Jacek Mroczek, tata Oli, z zamiłowania jest autorem bajek dla dzieci, z wykształcenia psychologiem. Przez wiele lat pracował jako dziennikarz, a dziś zawodowo zajmuje się coachingiem, prowadzi szkolenia dla firm.
– Wiara w Boga przydaje się, kiedy tracisz pracę i pewność siebie. Warto przypomnieć sobie wtedy słowa, które usłyszałem w osiedlowym kościele: „Jeśli tracisz pracę, to nie rozpaczaj. Może Bóg tak postanowił, bo chce dać lepszą?”. Sprawdziło się to w moim przypadku – mówi Jacek. Jego zdaniem, jeśli człowiek trafi w swoim życiu na rozsądnego duchownego, może wiele zyskać. Trzeba uważnie dobierać swoich kaznodziejów. Mądry może być najlepszym trenerem osobistym, msza – sesją terapii grupowej, a spowiedź odpowiednikiem coachingu.

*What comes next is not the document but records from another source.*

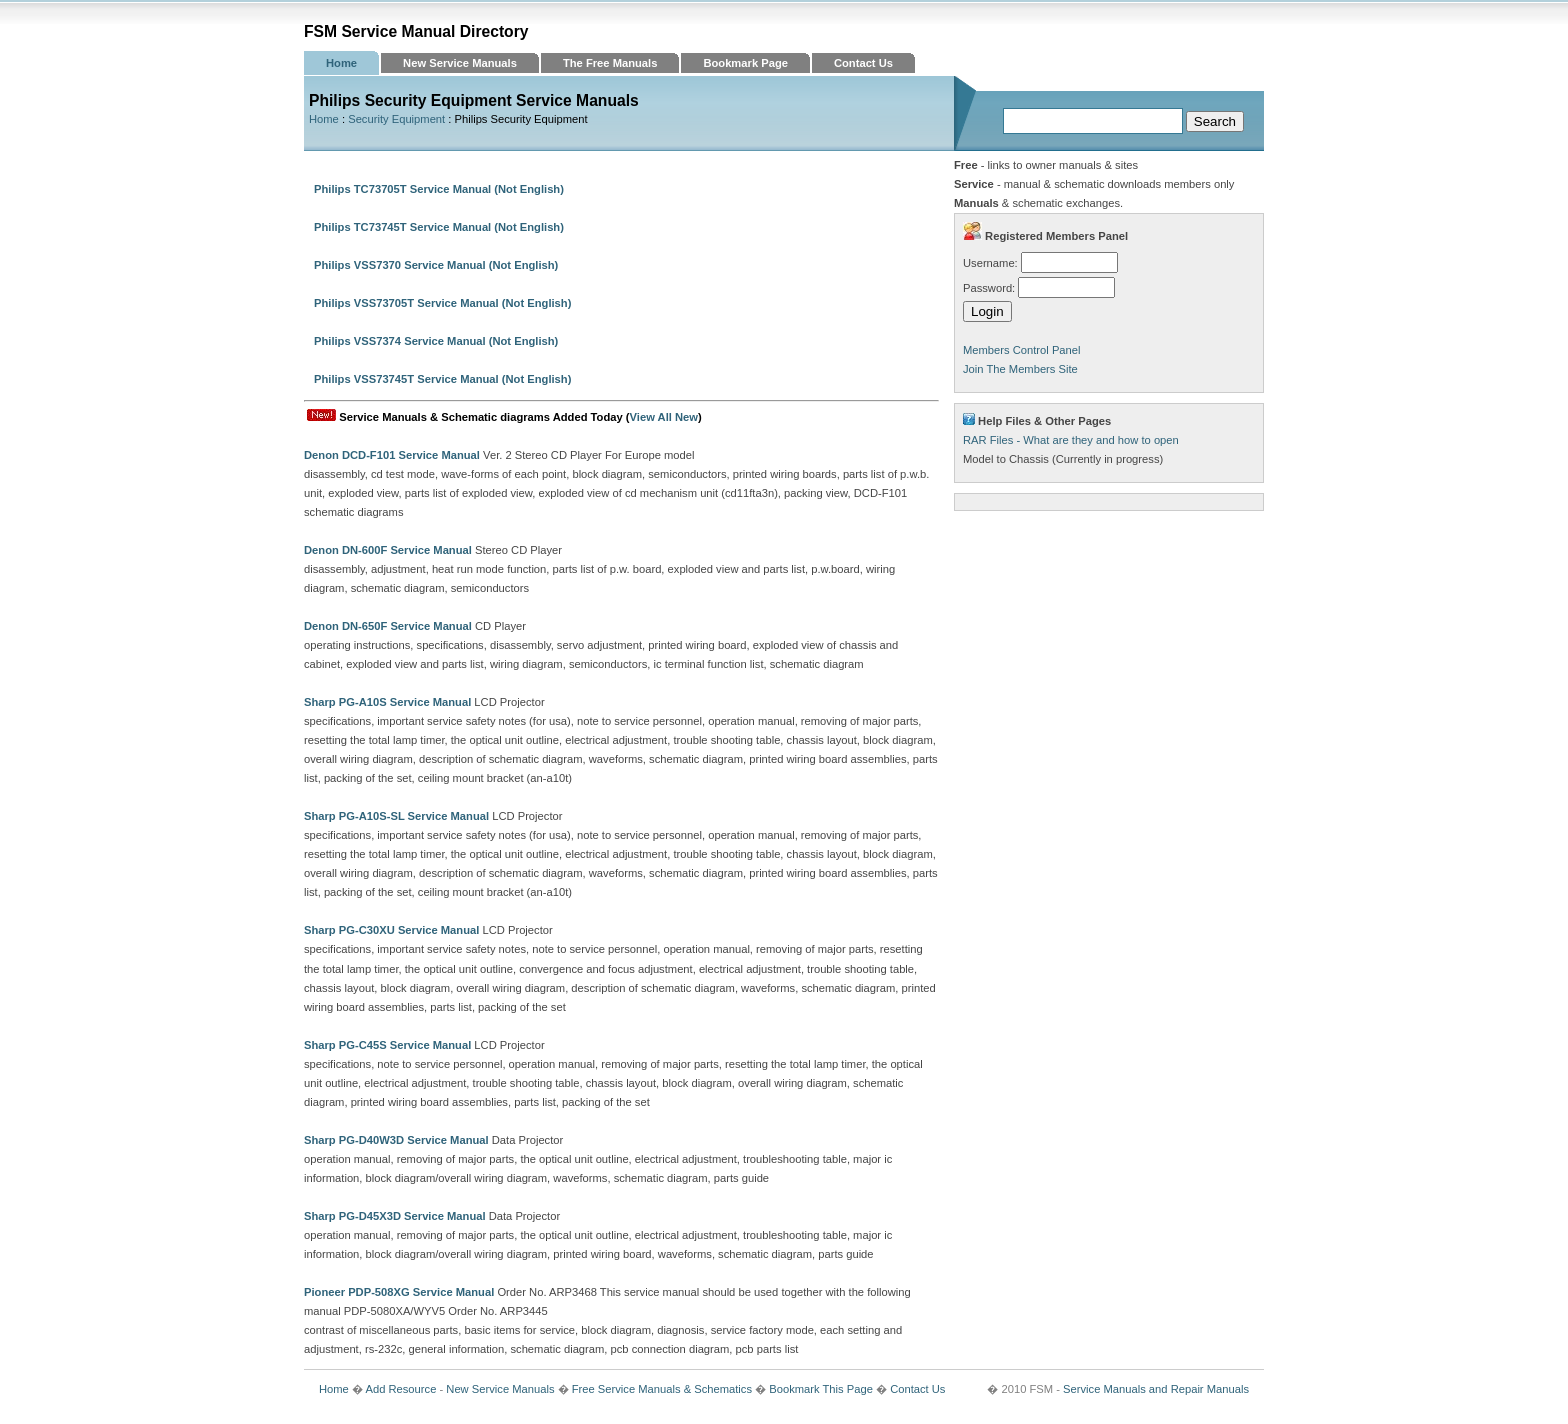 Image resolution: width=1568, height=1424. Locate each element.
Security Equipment (396, 119)
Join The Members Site (1020, 369)
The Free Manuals (610, 63)
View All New (664, 417)
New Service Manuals (460, 63)
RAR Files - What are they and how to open (1071, 440)
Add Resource (400, 1389)
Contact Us (863, 63)
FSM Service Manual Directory (416, 31)
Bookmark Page (745, 63)
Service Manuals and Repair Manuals (1156, 1389)
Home (341, 63)
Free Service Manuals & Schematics (662, 1389)
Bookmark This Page (821, 1389)
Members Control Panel (1022, 350) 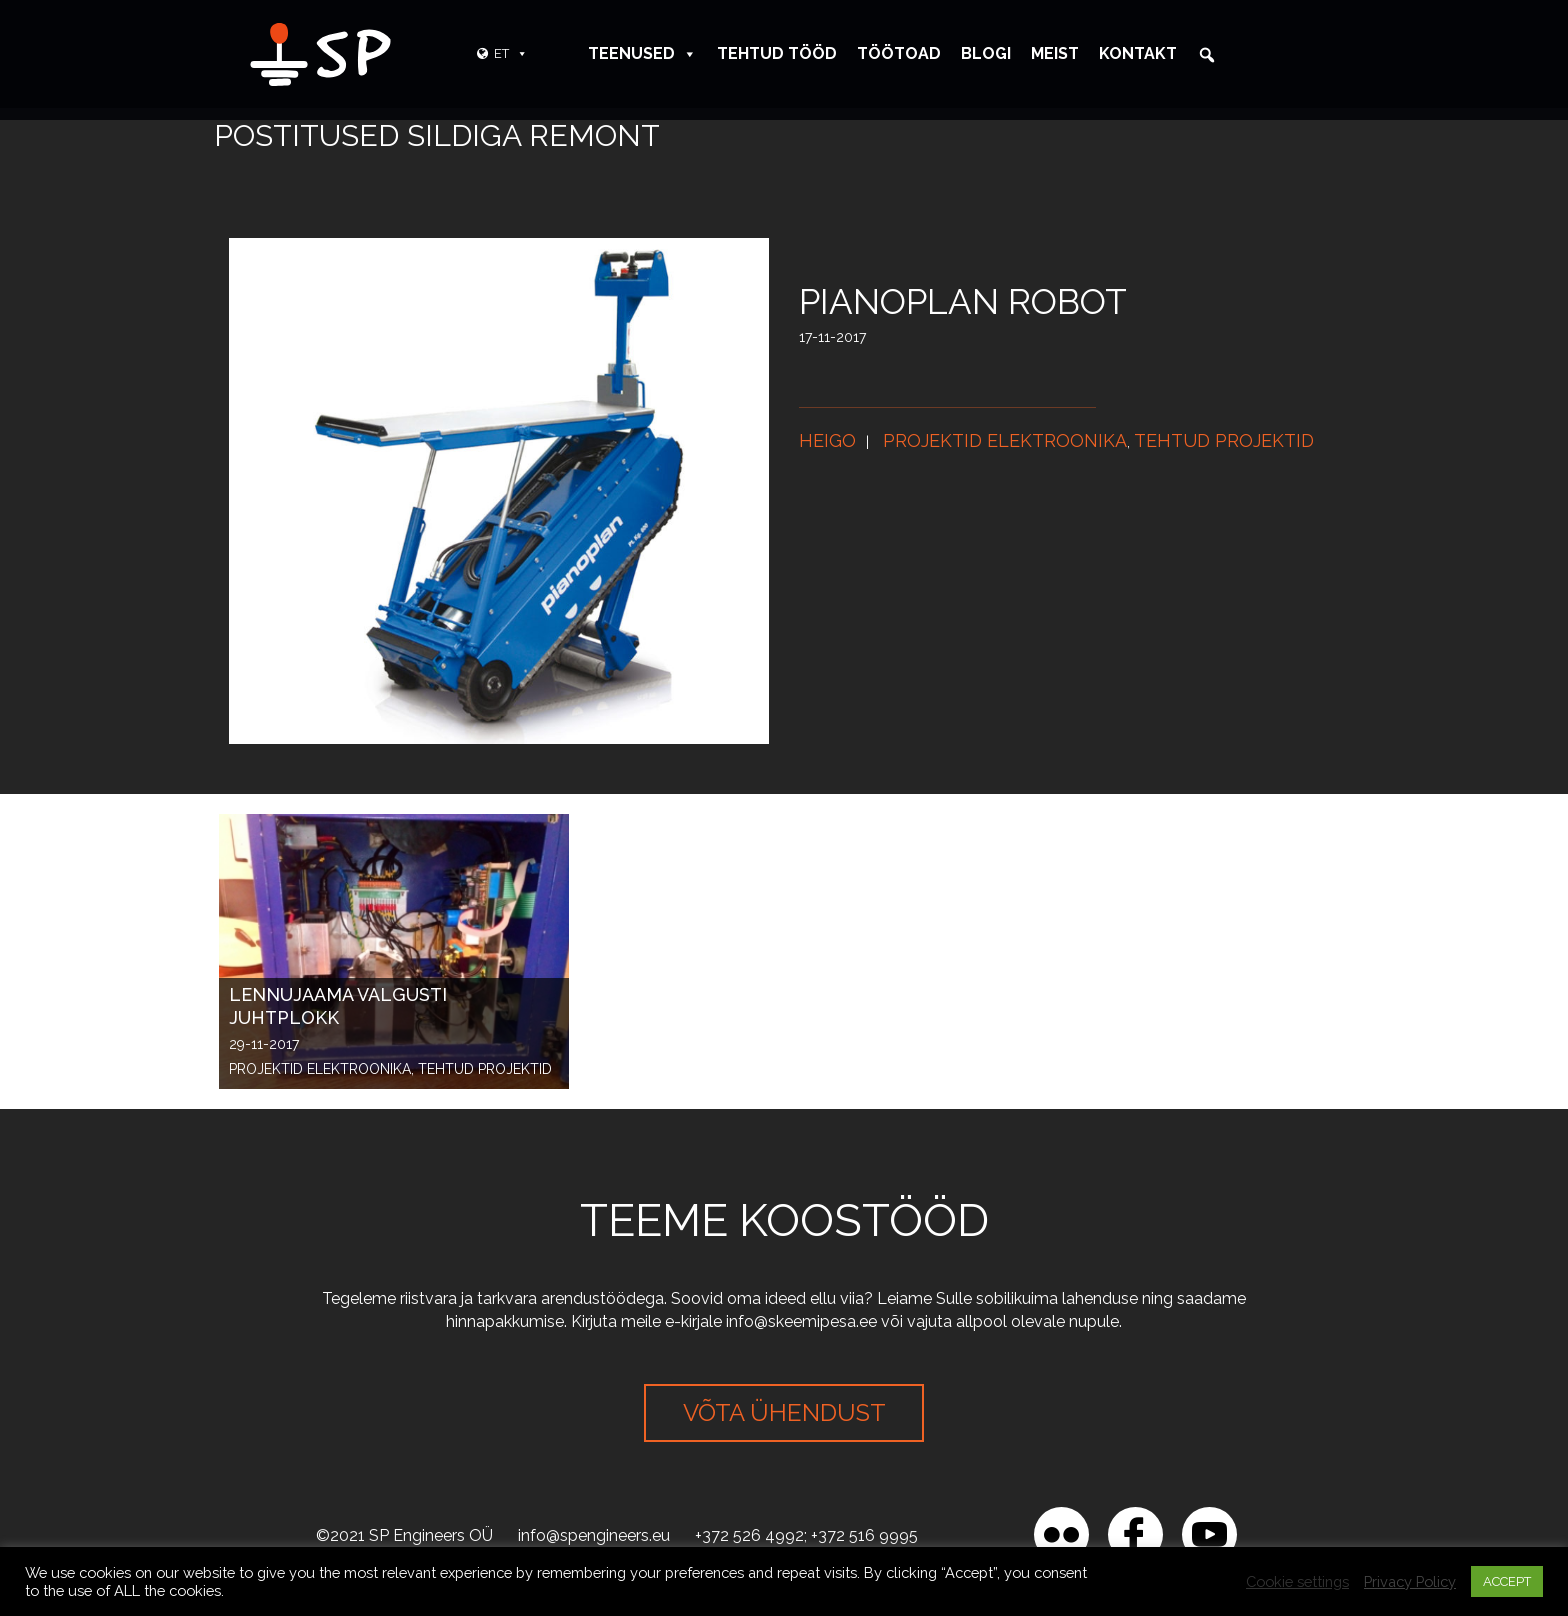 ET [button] (511, 53)
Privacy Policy (1410, 1581)
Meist (1055, 53)
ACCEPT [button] (1507, 1581)
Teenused (642, 53)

Religia nie tylko pomaga ulżyć duszy, ale też jest jednym z narzędzi wychowawczych dla dzieci. Pamiętając choćby o 10 przykazaniach, same się kontrolują. – Dekalog jest ponadczasowym kodeksem moralnym – przyznaje ks. prof. Adam Solak.
– Jeśli zrobię coś złego, to przypominam sobie, że Jezus oddał życie za kogoś i teraz ja powinnam przeprosić kogoś za to, że mu zrobiłam przykrość – mówi Angelika.

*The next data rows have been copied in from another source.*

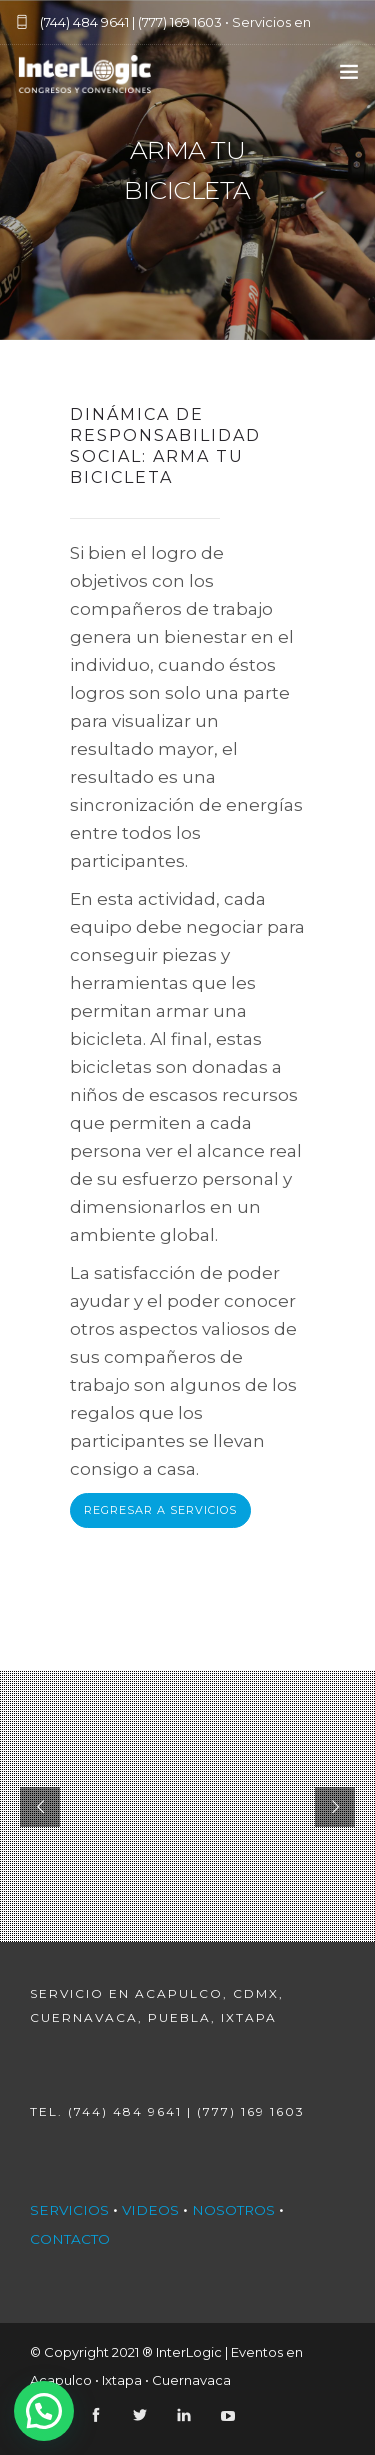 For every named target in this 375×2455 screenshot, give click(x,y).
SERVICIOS (69, 2210)
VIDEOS (150, 2210)
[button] (44, 2411)
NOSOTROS (233, 2210)
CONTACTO (70, 2239)
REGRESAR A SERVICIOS (160, 1510)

– Czasem, jak jestem zła i chcę coś zniszczyć, czymś cisnąć, to myślę o Jezusie.
Dzieci przyznają, że wiara w Boga daje im większą moc. Kiedy usłyszą coś niemiłego od kolegów, potrafią się lepiej bronić. – Ty też musisz zacząć wierzyć w Boga, bo będziesz się wtedy częściej uśmiechała. Będziesz bardziej radosna i szczęśliwa – radzi mi Jagoda.
– Po co dzieciom Bóg? – powtarza za mną to najprostsze z pytań ks. prof. Adam Solak. – Żeby wpierw ukochać siebie, a potem swoich najbliższych i podczas dorastania iść drogą miłości, a miłość to służba. Ten jest niemiły dla drugiego człowieka, kto nie lubi siebie. Ten potrafi kochać drugiego, kto kocha siebie.